This step takes a lot of processing time, about 200 ms. Another problem was that the standard algorithm for connected components requires an auxiliary frame buffer of the same size, so I had to create a new algorithm which utilizes the same frame buffer, plus a small table for temporary coordinates.
At this point it is easy for the processor to choose the best candidate for recognition — it is the circle with the smallest Euclid’s distance from the center of the ball. Connected components inside this circle are taken into account, and everything else is expunged.
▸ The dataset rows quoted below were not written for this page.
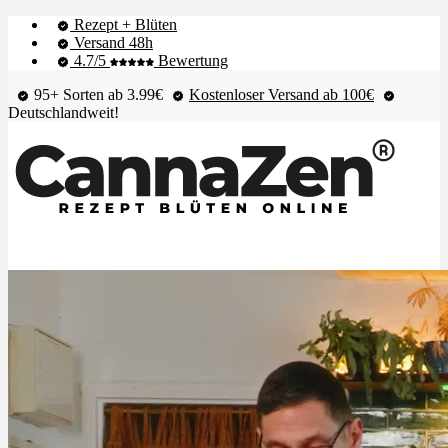
Rezept + Blüten
Versand 48h
4.7/5
Bewertung
95+ Sorten ab 3.99€
Kostenloser Versand ab 100€
Deutschlandweit!
Shop & Live-Bestand
Blüten
Extrakte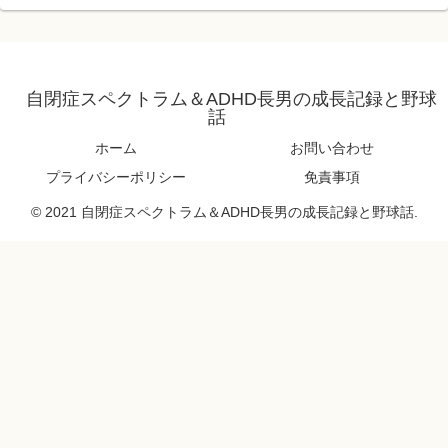
自閉症スペクトラム＆ADHD長男の成長記録と野球
話
ホーム
お問い合わせ
プライバシーポリシー
免責事項
© 2021 自閉症スペクトラム＆ADHD長男の成長記録と野球話.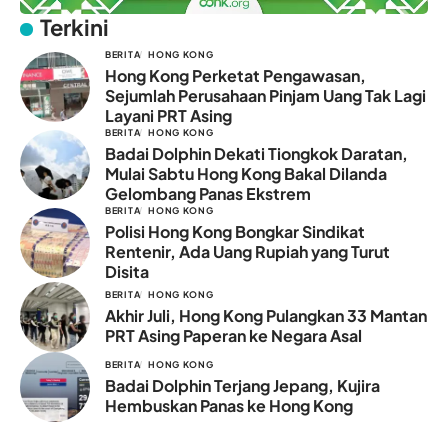
Terkini
BERITA
HONG KONG
Hong Kong Perketat Pengawasan,
Sejumlah Perusahaan Pinjam Uang Tak Lagi
Layani PRT Asing
BERITA
HONG KONG
Badai Dolphin Dekati Tiongkok Daratan,
Mulai Sabtu Hong Kong Bakal Dilanda
Gelombang Panas Ekstrem
BERITA
HONG KONG
Polisi Hong Kong Bongkar Sindikat
Rentenir, Ada Uang Rupiah yang Turut
Disita
BERITA
HONG KONG
Akhir Juli, Hong Kong Pulangkan 33 Mantan
PRT Asing Paperan ke Negara Asal
BERITA
HONG KONG
Badai Dolphin Terjang Jepang, Kujira
Hembuskan Panas ke Hong Kong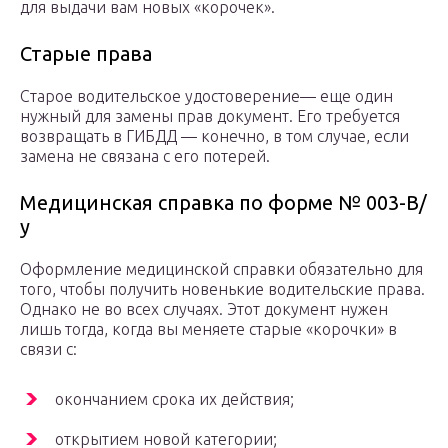
для выдачи вам новых «корочек».
Старые права
Старое водительское удостоверение— еще один
нужный для замены прав документ. Его требуется
возвращать в ГИБДД — конечно, в том случае, если
замена не связана с его потерей.
Медицинская справка по форме № 003-В/
у
Оформление медицинской справки обязательно для
того, чтобы получить новенькие водительские права.
Однако не во всех случаях. Этот документ нужен
лишь тогда, когда вы меняете старые «корочки» в
связи с:
окончанием срока их действия;
открытием новой категории;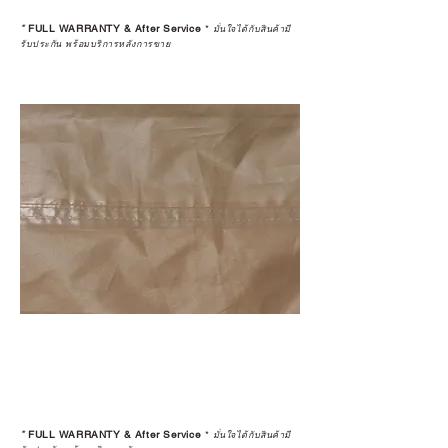
*
FULL WARRANTY & After Service
*
มั่นใจได้กับสินค้ามี
รับประกัน พร้อมบริการหลังการขาย
*
FULL WARRANTY & After Service
*
มั่นใจได้กับสินค้ามี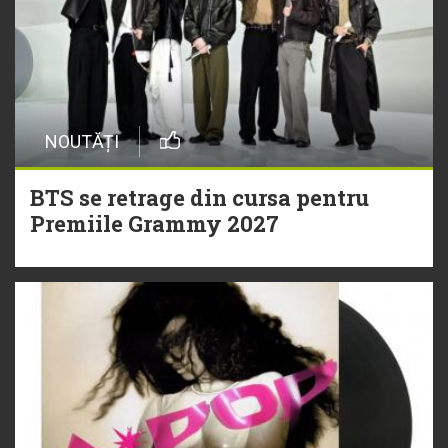
NOUTĂȚI
BTS se retrage din cursa pentru
Premiile Grammy 2027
The balls in question are special OCR balls with underlined numbers, so that the angle of rotation can be measured. Now that the center of the circle is known, the program rotates the virtual “T” form, which corresponds to the underline shape, in 512 steps around the 360° circle, counting how many “ink” pixels it contains. The highest rated count dictates the angle of rotation, then the 2D block of the frame buffer is moved to the bottom right corner of the image (step 12 on the leftmost image), and the rotation is performed, moving the bitmap to the opposite corner of the frame buffer. Thanks to logarithmic lookup tables, this group of operations takes only 50 ms.
It keeps getting better with every step. Digits are selected with different colours, then one digit is moved to the safe distance, and then each digit is scaled to the known resolution of 30×46.
As this reader was my first OCR project, I naively thought the recognition process would be the toughest part to solve. After each step was fully debugged and checked one by one, I reached the 17th and final step. As I already pointed out, my initial plan was to go for a neural network, but then I tried a simple algorithm and played around with it. I tested it with a few balls and you can’t imagine how shocked I was when I saw it works perfectly! At last the bitmap was properly rendered to two ASCII numbers.
The algorithm is quite simple. The bitmap for each digit was virtually divided in three parts, first horizontally, and then vertically. Then active pixels were counted at every column or row, and histograms created. There is also an added 7th histogram, which is slanted to help better detection of the crosscut lines at digits 4 and 7.
It took only 3 ms to build seven histograms for each digit and to compare them with prerecorded tables, calculate the sum of mean squared errors and sort the results. To make the development and debugging easier, all histograms are plotted to the screen.
After the results of the comparison are sorted, we get the winner for each digit (in this case 8 and 5), but our job isn’t done until one more thing takes place. The quality of reading has to be rated, so that the controller can estimate if the result is reliable enough.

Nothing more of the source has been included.